Y eso fue lo que le ocurrió a Rosita Camacho, una niña de diez años.

Rosita era muy bonita: delgada, alta y morena, de ojos negros y pelo ondulado; era la novia de Manolín Berrocal. Allí todos teníamos novia, era fácil echarse novia: ellas no lo sabían, pero nosotros las elegíamos, y todos conocíamos y respetábamos a la novia de cada uno.

Mi hermana Ana, la mayor, también tenía muchos admiradores. En la foto, en la terraza del colegio vestida de valenciana, el día de San José.

Luisa y mi hermana Isabel años más tarde en Valencia. La de la izquierda es Luisa, mi antigua novia escolar".

Las peleas surgían cuando una misma chica era la novia de varios, como María Ortega, una niña rubia de doradas trenzas y ojos color cielo, que parecía una de esas muñecas de porcelana que lucían los escaparates de juguetes. María Ortega nos tenía embrujados: era mi novia, y de Miguel, y de Rafa y de Cristóbal y de Manuel Delgado y de…

Finalmente fue la novia de Miguel Santamaría, pues nos venció a todos uno por uno tirándonos al suelo e inmovilizándonos..

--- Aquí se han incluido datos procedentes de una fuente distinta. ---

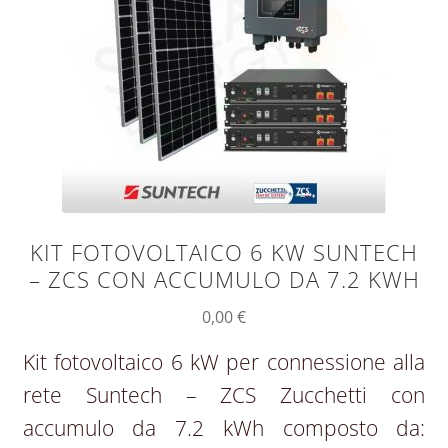
KIT FOTOVOLTAICO 6 KW SUNTECH
– ZCS CON ACCUMULO DA 7.2 KWH
0,00
€
Kit fotovoltaico 6 kW per connessione alla
rete Suntech – ZCS Zucchetti con
accumulo da 7.2 kWh composto da: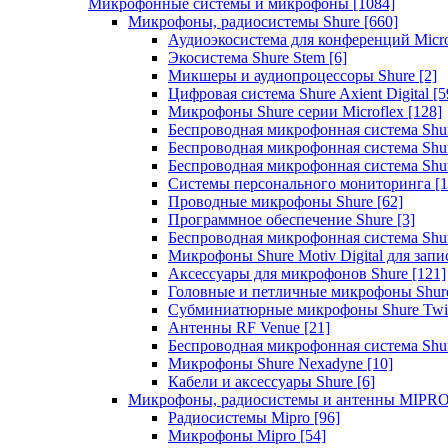
Микрофонные системы и микрофоны
[1084]
Микрофоны, радиосистемы Shure
[660]
Аудиоэкосистема для конференций Micro
Экосистема Shure Stem
[6]
Микшеры и аудиопроцессоры Shure
[2]
Цифровая система Shure Axient Digital
[5
Микрофоны Shure серии Microflex
[128]
Беспроводная микрофонная система Sh
Беспроводная микрофонная система Sh
Беспроводная микрофонная система Sh
Системы персонального мониторинга
[1
Проводные микрофоны Shure
[62]
Программное обеспечение Shure
[3]
Беспроводная микрофонная система Sh
Микрофоны Shure Motiv Digital для зап
Аксессуары для микрофонов Shure
[121]
Головные и петличные микрофоны Shur
Субминиатюрные микрофоны Shure Twi
Антенны RF Venue
[21]
Беспроводная микрофонная система S
Микрофоны Shure Nexadyne
[10]
Кабели и аксессуары Shure
[6]
Микрофоны, радиосистемы и антенны MIPR
Радиосистемы Mipro
[96]
Микрофоны Mipro
[54]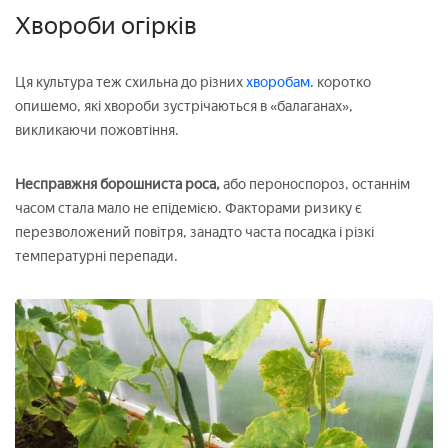
Хвороби огірків
Ця культура теж схильна до різних
хворобам.
коротко
опишемо, які хвороби зустрічаються в «балаганах»,
викликаючи пожовтіння.
Несправжня борошниста роса,
або пероноспороз, останнім
часом стала мало не епідемією. Факторами ризику є
перезволожений повітря, занадто часта посадка і різкі
температурні перепади.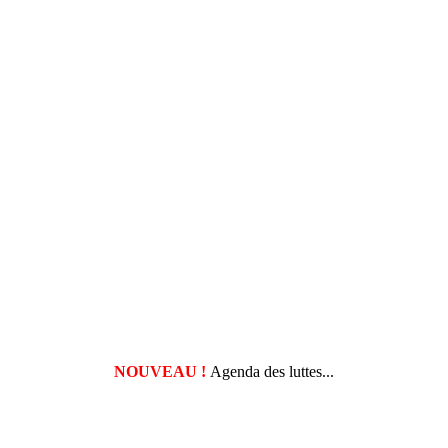
NOUVEAU !
Agenda des luttes...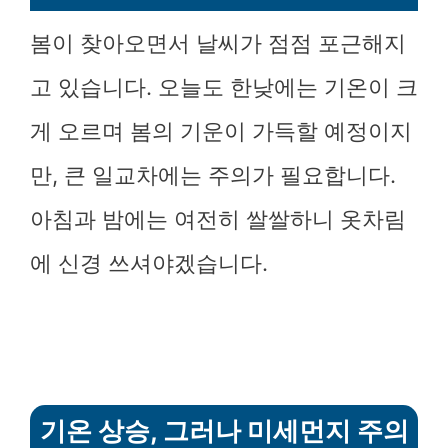
봄이 찾아오면서 날씨가 점점 포근해지
고 있습니다. 오늘도 한낮에는 기온이 크
게 오르며 봄의 기운이 가득할 예정이지
만, 큰 일교차에는 주의가 필요합니다.
아침과 밤에는 여전히 쌀쌀하니 옷차림
에 신경 쓰셔야겠습니다.
기온 상승, 그러나 미세먼지 주의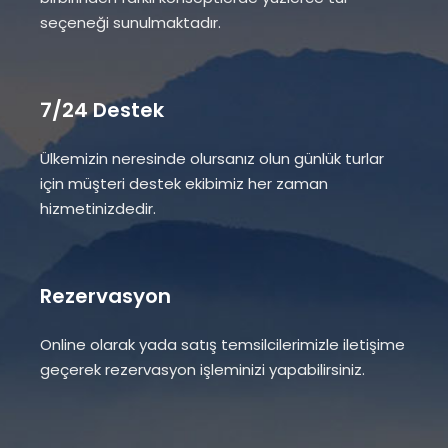
seçeneği sunulmaktadır.
7/24 Destek
Ülkemizin neresinde olursanız olun günlük turlar
için müşteri destek ekibimiz her zaman
hizmetinizdedir.
Rezervasyon
Online olarak yada satış temsilcilerimizle iletişime
geçerek rezervasyon işleminizi yapabilirsiniz.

Hacía una semana o diez días que Rosita permanecía aislada, cuando un grito resonó en todo el colegio y se expandió como una onda explosiva en el aire, rebotando como eco en las nubes y chocando contra los muros de piedra de las casas del pueblo. Las monjas corrían de un lado para otro, histéricas; los coches de los médicos llegaron de Madrid en breve tiempo, y las campanas de la torre de la iglesia rompieron su silencio: Rosita había muerto de difteria

Su hermano Jaime gritaba como un poseso, y las clases enmudecieron; las lágrimas inundaron los suelos y el aire se llenó de lamentos. Mi madre acudió a vernos, y junto a otros padres, alarmados por tan trágico acontecimiento, pedían explicaciones a las monjas y empleados del colegio. La madre de Rosita llegó en taxi desde Onteniente, en Valencia, abrazó a su hijo llorando, y repetía: ¡Fill meu, fill meu, quina desgràcia, Mare de Déu! (¡Hijo mío, hijo mío, qué desgracia, Madre de Dios!)

No nos dejaron entrar a ver a nuestra compañera hasta bien entrada la tarde. La habían vestido con el traje de su primera comunión, y su lecho estaba rodeado de jarrones con azucenas blancas. Parecía dormir plácidamente y nos pusimos en fila para depositar un beso de despedida en su frente.

Al día siguiente se celebró la misa y el funeral en la iglesia y acudió todo el pueblo. La iglesia estaba engalanada como nunca antes la había visto, un pequeño ataúd blanco destacaba sobre una mesa rodeada de candelabros y de jarrones de plata, cuyas blancas azucenas impregnaban el aire de un dulce y agradable aroma. Las campanas de la torre anunciaban el trágico suceso y unas tres mil personas hicieron a pie el camino turnándose muchos de ellos para llevar sobre sus hombros al féretro hasta el cementerio, situado a 1 km del colegio.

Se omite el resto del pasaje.